Das allgemeine Persönlichkeitsrecht schützt insbes. vor einer Beeinträchtigung der Privat- und Intimsphäre. Im Bereich der Wortberichterstattung bietet es allerdings nicht schon davor Schutz, überhaupt in einem Bericht individualisierend benannt zu werden. Zwar ist für die Berichterstattung über Strafverfahren anerkannt, dass im Hinblick auf die Unschuldsvermutung die Namensnennung oder sonstige Identifikation des Täters nicht immer zulässig sind. Insbes. bei schwerwiegenden Straftaten kann die Gefahr einer Stigmatisierung des noch nicht rechtskräftig Verurteilten erhöht sein. Hiervon unterscheidet sich jedoch die vorliegende Berichterstattung über das unstreitige Verhalten einer Gruppe junger Leute auf offener Straße, über das unabhängig von einem Strafverfahren berichtet wird, und das allenfalls von geringfügiger strafrechtlicher Relevanz ist.
Zudem berührt der Bericht nur die Sozialsphäre der Kläger, die überdies ihre Person selbst in die Öffentlichkeit gestellt haben, wobei sie ein Image als "Junge Wilde" pflegten und ihre Idolfunktion kommerziell ausnutzten. Diese Umstände haben die Fachgerichte nicht ausreichend in ihre Erwägungen eingestellt. Zudem ist bei der Abwägung zu berücksichtigen, dass die Presse zur Erfüllung ihrer Aufgaben nicht grundsätzlich auf eine anonymisierte Berichterstattung verwiesen werden kann. Bei Tatsachenberichten müssen wahre Aussagen in der Regel hingenommen werden, auch wenn sie nachteilig für den Betroffenen sind. Andererseits ist zweifelsohne das junge Alter der Kläger in die Erwägungen einzubeziehen.

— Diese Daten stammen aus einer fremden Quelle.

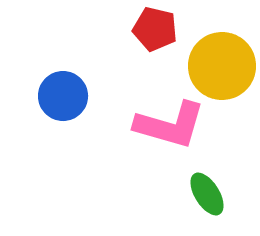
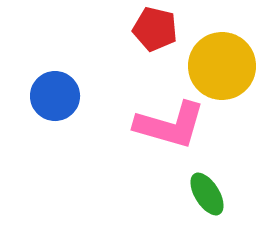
blue circle: moved 8 px left
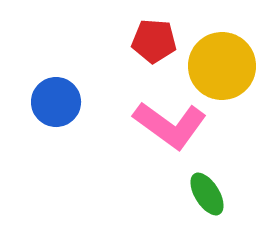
red pentagon: moved 1 px left, 12 px down; rotated 9 degrees counterclockwise
blue circle: moved 1 px right, 6 px down
pink L-shape: rotated 20 degrees clockwise
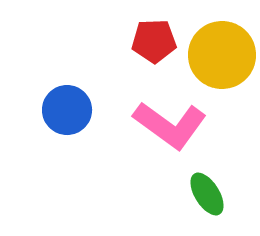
red pentagon: rotated 6 degrees counterclockwise
yellow circle: moved 11 px up
blue circle: moved 11 px right, 8 px down
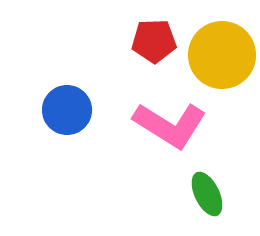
pink L-shape: rotated 4 degrees counterclockwise
green ellipse: rotated 6 degrees clockwise
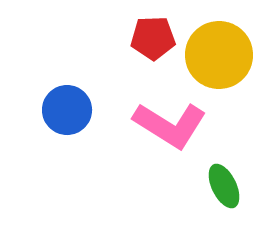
red pentagon: moved 1 px left, 3 px up
yellow circle: moved 3 px left
green ellipse: moved 17 px right, 8 px up
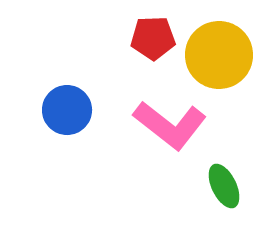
pink L-shape: rotated 6 degrees clockwise
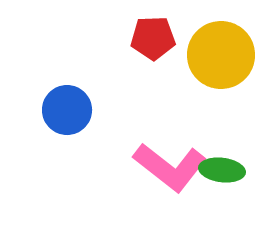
yellow circle: moved 2 px right
pink L-shape: moved 42 px down
green ellipse: moved 2 px left, 16 px up; rotated 57 degrees counterclockwise
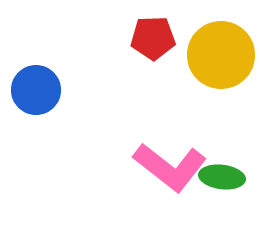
blue circle: moved 31 px left, 20 px up
green ellipse: moved 7 px down
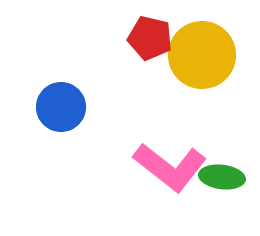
red pentagon: moved 3 px left; rotated 15 degrees clockwise
yellow circle: moved 19 px left
blue circle: moved 25 px right, 17 px down
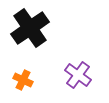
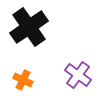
black cross: moved 1 px left, 1 px up
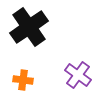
orange cross: rotated 18 degrees counterclockwise
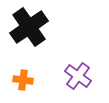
purple cross: moved 1 px down
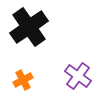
orange cross: rotated 36 degrees counterclockwise
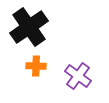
orange cross: moved 13 px right, 14 px up; rotated 30 degrees clockwise
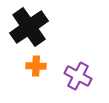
purple cross: rotated 8 degrees counterclockwise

Die von den Fachgerichten angenommene Regelvermutung des grundsätzlichen Vorrangs des Allgemeinen Persönlichkeitsrechts gegenüber der Meinungsfreiheit, sobald schutzbedürftige Interessen von jungen Erwachsenen beziehungsweise Jugendlichen in Rede stehen, ist jedoch aus verfassungsrechtlicher Sicht zu eng und undifferenziert. Sie übergeht das Erfordernis einer einzelfallbezogenen Abwägung und berücksichtigt vorliegend zu wenig, dass die Bedeutung der Persönlichkeitsbeeinträchtigung sowohl durch das "Öffentlichkeitsimage" der Kläger als auch durch die Einordnung ihres Verhaltens als Bagatelldelikt gemindert ist.